» Problem requirements
Only the lines with the string "roti" are needed; return each of them from the entries below.

***** Exercise input *****

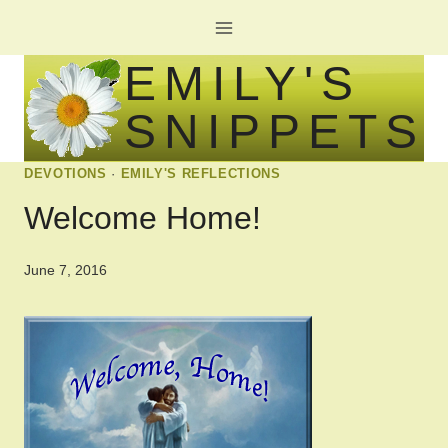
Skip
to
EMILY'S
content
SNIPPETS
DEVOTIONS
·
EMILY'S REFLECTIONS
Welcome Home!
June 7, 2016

*****
***** Exercise input *****

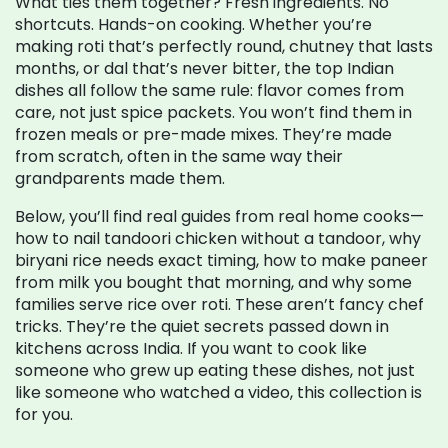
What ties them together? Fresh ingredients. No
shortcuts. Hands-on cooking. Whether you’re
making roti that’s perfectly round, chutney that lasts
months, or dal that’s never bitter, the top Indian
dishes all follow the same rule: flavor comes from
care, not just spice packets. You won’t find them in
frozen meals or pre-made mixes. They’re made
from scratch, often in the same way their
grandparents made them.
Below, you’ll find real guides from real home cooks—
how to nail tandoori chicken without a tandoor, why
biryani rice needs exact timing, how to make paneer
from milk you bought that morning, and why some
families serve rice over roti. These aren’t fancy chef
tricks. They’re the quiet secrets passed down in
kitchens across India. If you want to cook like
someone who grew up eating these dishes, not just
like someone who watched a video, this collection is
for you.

*****

» Answer to this problem
making roti that’s perfectly round, chutney that lasts
families serve rice over roti. These aren’t fancy chef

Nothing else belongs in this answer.